Douglas County Commission to hold public hearings on construction managers for jail expansion, behavioral health housing

photo by: Treanor Architects/Contributed Image

This rendering, shared with the Journal-World on Jan. 30, 2019, shows a planned behavioral health campus to be built in the 1000 block of West Second Street.

Douglas County commissioners voted Wednesday to hold public hearings for comment on the option to use a construction manager at risk method for two projects — the jail expansion and housing on the behavioral health campus.

Interim County Administrator Sarah Plinsky said statutes demand that the county “jump through hoops” to use a construction manager at risk, or CMR, method instead of the traditional design-bid-build process, even though the former is “probably the most common method of delivery today.”
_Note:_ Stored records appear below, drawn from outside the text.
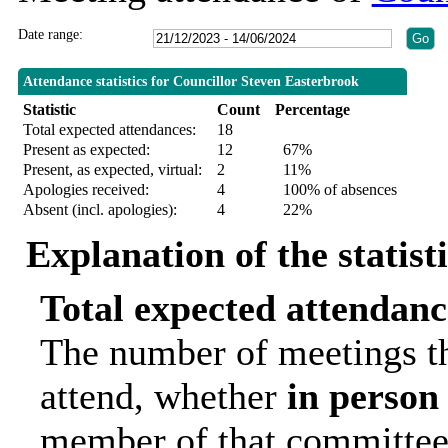
Date range:
Attendance statistics for Councillor Steven Easterbrook
Statistic
Count
Percentage
Total expected attendances:
18
Present as expected:
12
67%
Present, as expected, virtual:
2
11%
Apologies received:
4
100% of absences
Absent (incl. apologies):
4
22%
Explanation of the statist
Total expected attendanc
The number of meetings th
attend, whether
in person
member of that committee.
The CMR method would provide the county a guaranteed maximum price for the projects, and Plinsky said in a memo to the commission prior to the meeting that it could increase the efficiency and cost-effectiveness of the projects.

In public comment, Gene Dorsey, of Lawrence, said he thought it appeared from the agenda materials that there would be one construction manager for a combined project of the housing and the jail expansion.

“I thought the optics of having one manager for the two projects looked difficult,” Dorsey said, considering the different sources of funding the projects would have. The housing elements of the behavioral health campus will be funded by a combination of grants; the county has not decided on funding for a potential jail expansion project, nor approved any expansion plan.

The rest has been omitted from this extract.